7th Nov 2024 10 minutes read

SQL Pivot Tables: A Step-by-Step Tutorial

Data Analysis

Table of Contents

How SQL Pivot Tables Work in Data Analysis
The Ingredients of an SQL Pivot Table
Native Pivot Tables
Creating SQL Pivots Without Native PIVOT() Tables
A Final Word on SQL Pivot Tables

Are you a data analyst looking to better your abilities? Or perhaps you want to discover what tools you need to succeed in this role? Today, we're going to look at one of the most important tools for data analysts: the SQL pivot table.

An SQL pivot table is an essential tool for quickly arranging and summarizing data. In just a few lines of code, it helps analysts rapidly and effectively identify patterns and trends in data. This is achieved by pivoting or rotating the table's rows and columns and applying an aggregated calculation to the underlying data.

If you're new to creating SQL reports, check out our Creating Basic SQL Reports course. You will learn how to write complex queries in SQL. Among the many functions taught in this course is the CASE WHEN syntax, which is essential for building pivot tables.

Before we jump into pivot tables, make sure to keep our SQL for Data Analysis Cheat Sheet close. You can use it as a refresher on some of the functions we'll be discussing.

How SQL Pivot Tables Work in Data Analysis

SQL pivot tables are a useful tool for swiftly reorganizing, summarizing, and analyzing vast amounts of information. You may have already worked with tools like Microsoft Excel and Google Sheets; these offer built-in pivot table functionality, allowing you to easily perform such transformations.

Let's take an example. Imagine you're provided with a table that displays an artist's music streaming data across several music platforms and countries.

Table:

country	platform	streams
France	Spotify	1000
Ireland	Apple Music	800
Germany	SoundCloud	500
Ireland	Spotify	1000
Germany	SoundCloud	600

How this data is laid out makes comparison difficult, especially when the number of countries and platforms increases.

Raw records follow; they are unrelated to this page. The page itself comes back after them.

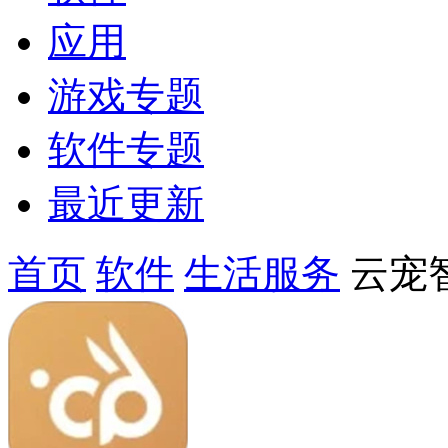
应用
游戏专题
软件专题
最近更新
首页
软件
生活服务
云宠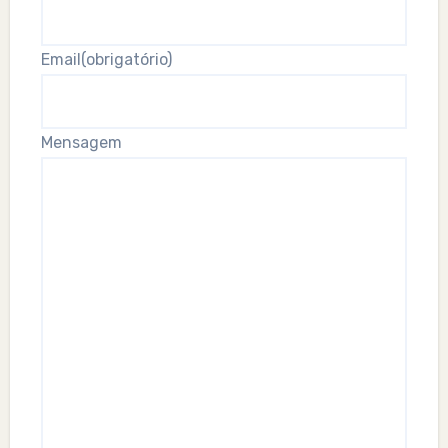
Email
(obrigatório)
Mensagem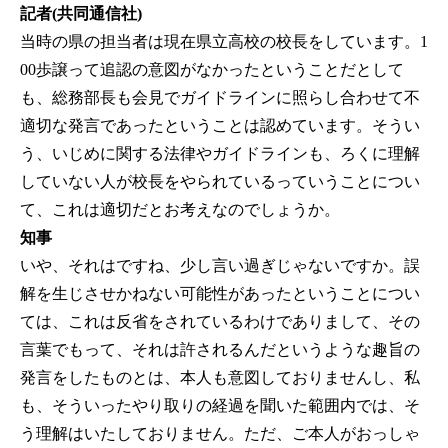
記者(共同通信社)
当時の県の担当者は現在県立高校の校長をしています。1
00歩譲って追認の意図がなかったということだとして
も、総務部長も会見でガイドラインに照らし合わせて不
適切な発言であったということは認めています。そうい
う、いじめに関する法律やガイドラインも、ろくに理解
していない人が校長をやられているっていうことについ
て、これは適切だとお考えなのでしょうか。
知事
いや、それはですね、少し言い過ぎじゃないですか。誤
解を生じさせかねない可能性があったということについ
ては、これは反省をされているわけでありまして、その
言葉でもって、それは許されるんだというような趣旨の
発言をしたものとは、本人も意図しておりませんし、私
も、そういったやり取りの経過を聞いた範囲内では、そ
う理解はいたしておりません。ただ、ご本人がおっしゃ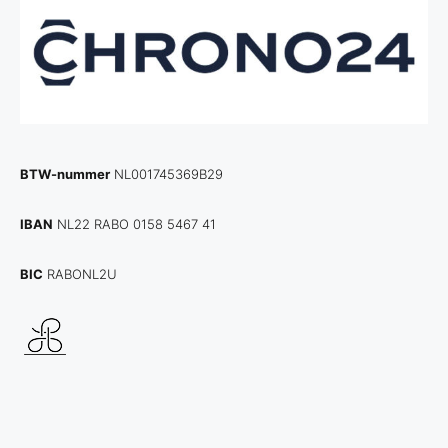
BTW-nummer
NL001745369B29
IBAN
NL22 RABO 0158 5467 41
BIC
RABONL2U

Now imagine if we could structure the data so that each country's streams are broken down by platform and totaled collectively. Then we would be able to answer questions like “Which platform is most popular in each country?” and “Which platform and country should we focus more effort on?” This new structure could look like this:

Result:

platform	France	Ireland	Germany
Spotify	1000	1000	-
Apple Music	-	800	-
SoundCloud	-	-	1100

The newly formatted table makes it much easier to compare the artist's streams across platforms and countries. You can now see at a glance which platform works best in each country – Spotify in France and Ireland, and SoundCloud in Germany. The new format enables faster analysis and insights, displaying geographical and platform-specific performance without having to manually dig through rows of data.

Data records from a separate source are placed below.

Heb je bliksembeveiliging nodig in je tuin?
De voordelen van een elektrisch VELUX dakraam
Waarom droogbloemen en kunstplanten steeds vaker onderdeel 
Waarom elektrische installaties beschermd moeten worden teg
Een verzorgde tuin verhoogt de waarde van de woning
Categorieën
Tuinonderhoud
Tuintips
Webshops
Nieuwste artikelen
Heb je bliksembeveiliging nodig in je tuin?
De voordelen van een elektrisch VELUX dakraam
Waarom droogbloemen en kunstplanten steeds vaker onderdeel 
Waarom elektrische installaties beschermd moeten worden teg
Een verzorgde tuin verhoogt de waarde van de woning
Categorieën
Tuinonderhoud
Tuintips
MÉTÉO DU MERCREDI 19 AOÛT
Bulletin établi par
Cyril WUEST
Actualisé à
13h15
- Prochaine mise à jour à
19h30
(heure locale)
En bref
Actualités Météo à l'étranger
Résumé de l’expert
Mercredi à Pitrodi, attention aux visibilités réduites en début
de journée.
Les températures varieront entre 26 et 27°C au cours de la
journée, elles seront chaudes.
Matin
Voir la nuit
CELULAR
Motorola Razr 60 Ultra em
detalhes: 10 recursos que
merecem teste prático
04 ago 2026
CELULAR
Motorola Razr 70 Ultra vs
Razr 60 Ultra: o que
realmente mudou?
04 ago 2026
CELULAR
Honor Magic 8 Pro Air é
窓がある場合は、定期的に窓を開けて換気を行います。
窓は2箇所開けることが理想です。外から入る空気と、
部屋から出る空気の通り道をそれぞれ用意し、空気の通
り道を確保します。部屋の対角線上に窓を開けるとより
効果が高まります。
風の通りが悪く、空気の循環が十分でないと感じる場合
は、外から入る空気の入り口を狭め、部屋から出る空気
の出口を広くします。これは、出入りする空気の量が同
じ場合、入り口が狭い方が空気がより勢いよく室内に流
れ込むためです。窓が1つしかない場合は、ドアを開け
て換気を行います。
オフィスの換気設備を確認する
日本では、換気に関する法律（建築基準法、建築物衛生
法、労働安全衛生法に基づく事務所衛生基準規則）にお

The Ingredients of an SQL Pivot Table

Let's first break down the building blocks of the pivot table by defining them with an accompanying example. We’ll use the same table as we did in the previous section to illustrate:

Row Identifier: This is the first ingredient; it is a column selected from your dataset to represent the pivot table's rows (i.e. the individual records). In the above example, we used the column platform as our row identifier, so each row will hold the details of one platform.
Column Identifier: The second ingredient is a column that is selected to be the pivot table’s vertical portion. In our example, we used the column country as the column identifier; the countries will be listed horizontally, like headers across the top of the result table.
Aggregation: Now that we have the vertical and horizontal part of our table, the aggregation is the ingredient that determines how the underlying data in the row and column identifier interact. Aggregation functions such as SUM(), AVG(), and MAX() are commonly used. In our example, we used SUM() to calculate the total streams for each platform in each of the countries.
Pivot Table: The pivot table is the final dish. It summarizes the inputted data by pivoting rows into columns with an aggregation function. By effectively summarizing the data, the pivot table helps us visualize what we are analyzing in a more structured form. In the example above, we see that the final output from our inputs displays the streams per each platform across the countries listed in our original table.

Native Pivot Tables

Depending on the database you are using, it may have a native pivot table. Essentially this just means that there’s a built-in function that the database uses to create SQL pivot tables. SQL Server is a great example of a database that offers a PIVOT() function.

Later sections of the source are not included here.